Vaccinations resume as 2-day snowstorm fades
BOSTON — Coronavirus vaccination sites across the Northeast ramped back up Tuesday after a two-day snowstorm that also shut down public transport, closed schools and stranded travelers with canceled flights.
Some officials said that since vaccine supplies were thin to begin with, they didn’t anticipate having big problems getting caught up on distribution after a day or two of canceled appointments.
In New Jersey, travelers at Newark Liberty International Airport on Tuesday described being forced to endure widespread disruptions. Keno WalterWhite said he got stranded at the airport after his flight was canceled and bus and tram services were suspended.
“I’ve been in the airport for three days, snowed in,” said WalterWhite, of Las Vegas. “No kind of accommodations.”

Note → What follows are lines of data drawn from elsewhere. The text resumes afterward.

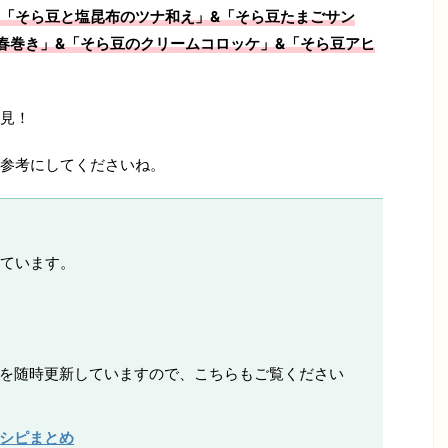
「そら豆と塩昆布のツナ和え」&「そら豆たまごサン
春巻き」&「そら豆のクリームコロッケ」&「そら豆アヒ
見！
参考にしてくださいね。
ています。
ピを随時更新していますので、こちらもご覧ください
レシピまとめ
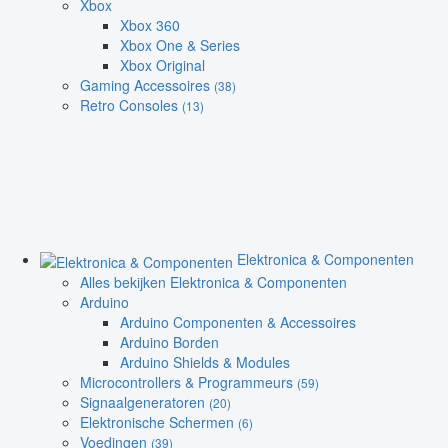
Xbox
Xbox 360
Xbox One & Series
Xbox Original
Gaming Accessoires
(38)
Retro Consoles
(13)
Elektronica & Componenten
Alles bekijken Elektronica & Componenten
Arduino
Arduino Componenten & Accessoires
Arduino Borden
Arduino Shields & Modules
Microcontrollers & Programmeurs
(59)
Signaalgeneratoren
(20)
Elektronische Schermen
(6)
Voedingen
(39)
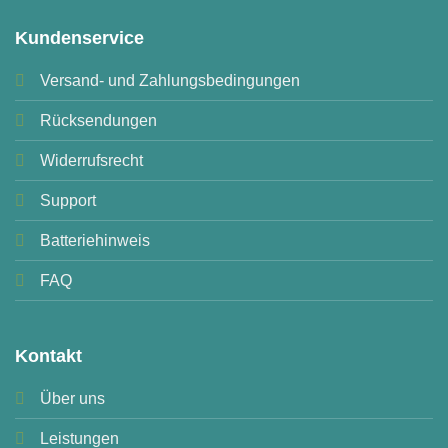
Kundenservice
Versand- und Zahlungsbedingungen
Rücksendungen
Widerrufsrecht
Support
Batteriehinweis
FAQ
Kontakt
Über uns
Leistungen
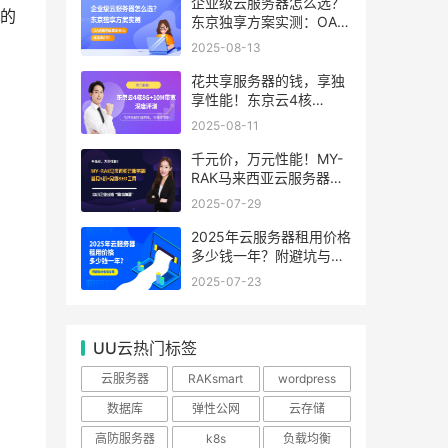
99.99%
企业级云服务器怎么选？
的
东京独享方案实测：OA系
统响应提速40%，成本降
2025-08-13
65%
花共享服务器的钱，享独
享性能！东京云4核
8G+10M带宽降价来袭
2025-08-11
千元价，万元性能！MY-
RAK马来西亚云服务器：
首月5折+免费SEO工具，
2025-07-29
中小企业出海“降本神器”
2025年云服务器租用价格
多少钱一年？附避坑与省
钱攻略
2025-07-23
UU云热门标签
云服务器
RAKsmart
wordpress
数据库
弹性公网
云存储
高防服务器
k8s
负载均衡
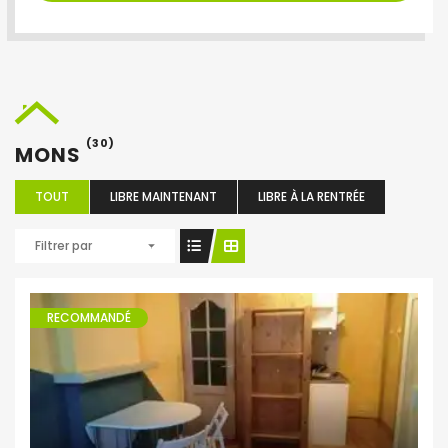
(30)
MONS
TOUT
LIBRE MAINTENANT
LIBRE À LA RENTRÉE
Filtrer par
RECOMMANDÉ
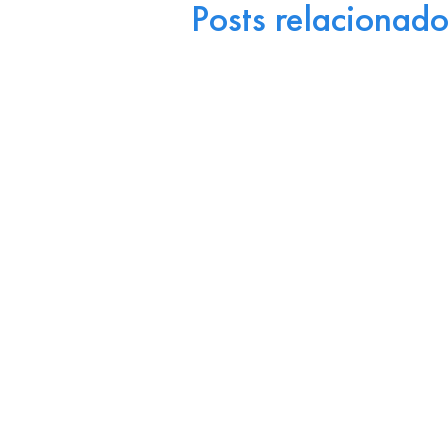
Posts relacionado
Business
17 de julho de 2026
Portugal como Porta de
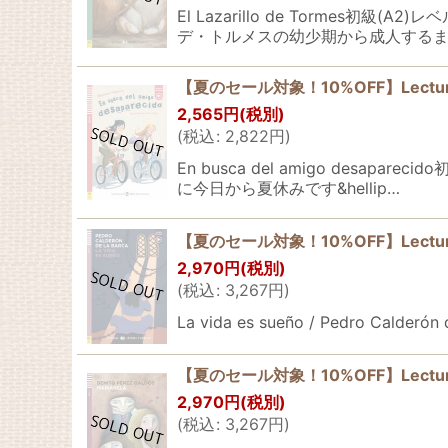
El Lazarillo de Torm
デ・トルメスの幼少期から成人するま
【夏のセール対象！10%OFF】Lecturas ELI
2,565
円
(税別)
(
税込
:
2,822
円
)
En busca del amigo de
に今日から夏休みです&hellip…
【夏のセール対象！10%OFF】Lecturas ELI
2,970
円
(税別)
(
税込
:
3,267
円
)
La vida es sueño / Pedr
【夏のセール対象！10%OFF】Lecturas ELI
2,970
円
(税別)
(
税込
:
3,267
円
)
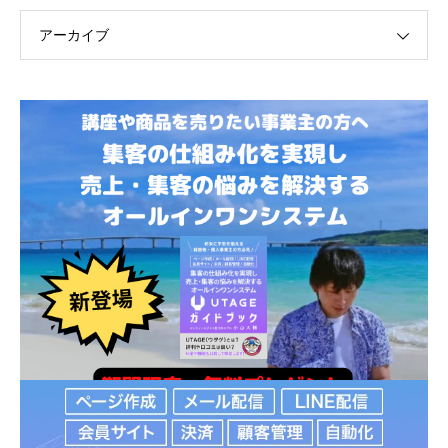
アーカイブ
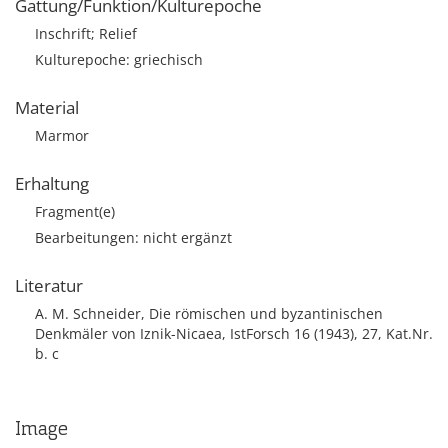
Gattung/Funktion/Kulturepoche
Inschrift; Relief
Kulturepoche: griechisch
Material
Marmor
Erhaltung
Fragment(e)
Bearbeitungen: nicht ergänzt
Literatur
A. M. Schneider, Die römischen und byzantinischen
Denkmäler von Iznik-Nicaea, IstForsch 16 (1943), 27, Kat.Nr.
b. c
Image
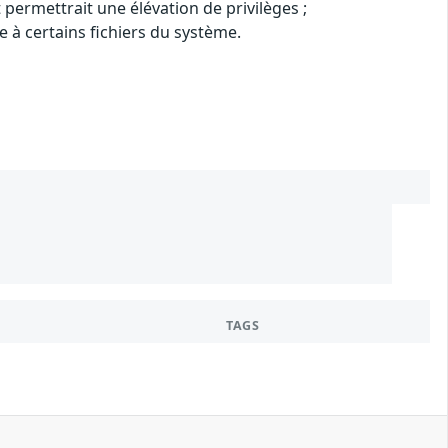
permettrait une élévation de privilèges ;
me à certains fichiers du système.
TAGS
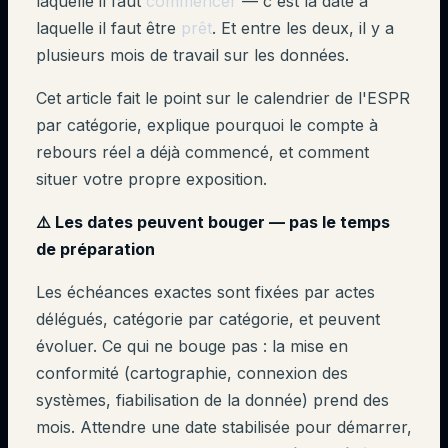
laquelle il faut
commencer
— c'est la date à
laquelle il faut être
prêt
. Et entre les deux, il y a
plusieurs mois de travail sur les données.
Cet article fait le point sur le calendrier de l'ESPR
par catégorie, explique pourquoi le compte à
rebours réel a déjà commencé, et comment
situer votre propre exposition.
⚠️ Les dates peuvent bouger — pas le temps
de préparation
Les échéances exactes sont fixées par actes
délégués, catégorie par catégorie, et peuvent
évoluer. Ce qui ne bouge pas : la mise en
conformité (cartographie, connexion des
systèmes, fiabilisation de la donnée) prend des
mois. Attendre une date stabilisée pour démarrer,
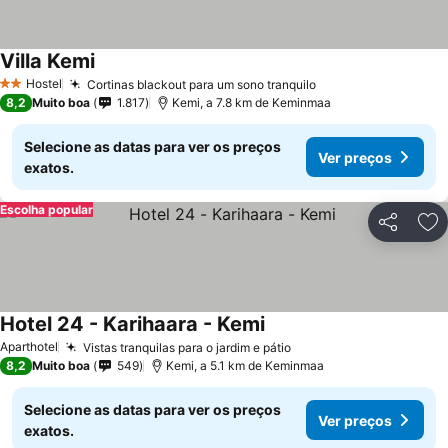
Villa Kemi
Hostel
Cortinas blackout para um sono tranquilo
2 Estrelas
8,2
Muito boa
1.817
Kemi, a 7.8 km de Keminmaa
Selecione as datas para ver os preços
Ver preços
exatos.
Escolha popular
Partilhar
Ad
Hotel 24 - Karihaara - Kemi
Aparthotel
Vistas tranquilas para o jardim e pátio
8,2
Muito boa
549
Kemi, a 5.1 km de Keminmaa
Selecione as datas para ver os preços
Ver preços
exatos.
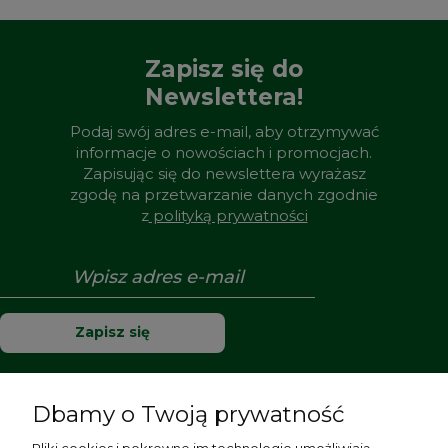
Zapisz się do
Newslettera!
Podaj swój adres e-mail, aby otrzymywać
informacje o nowościach i promocjach.
Zapisując się do newslettera wyrażasz
zgodę na przetwarzanie danych zgodnie
z
polityką prywatności
Zapisz się
Dbamy o Twoją prywatność
Pomoc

Bands of snow continued through parts of the region Tuesday afternoon, but the worst was over, with more than 30 inches in parts of New Jersey and just a few inches in Boston.
Lara Pagano, a meteorologist with the National Weather Service office in College Park, Maryland, noted that while several areas in the mid-Atlantic saw measurable snowfall for a few consecutive days, that hasn’t shattered such records.
“While this storm has been a prolonged event, it’s not a record-setter in that sense, but it does rank up there pretty high of course,” she said.
The sprawling, lumbering storm had already walloped the eastern United States by Monday. More than 17 inches of snow dropped on Manhattan’s Central Park, and as much as 30 inches was reported in northern New Jersey.
While New York City school kids had another day of all-remote learning because of the snow, above-ground subway and train service returned early Tuesday, and a ban on large trucks on state highways was lifted. Some vaccination sites in the city remained closed, but others, including those run by the public hospital system, were open Tuesday.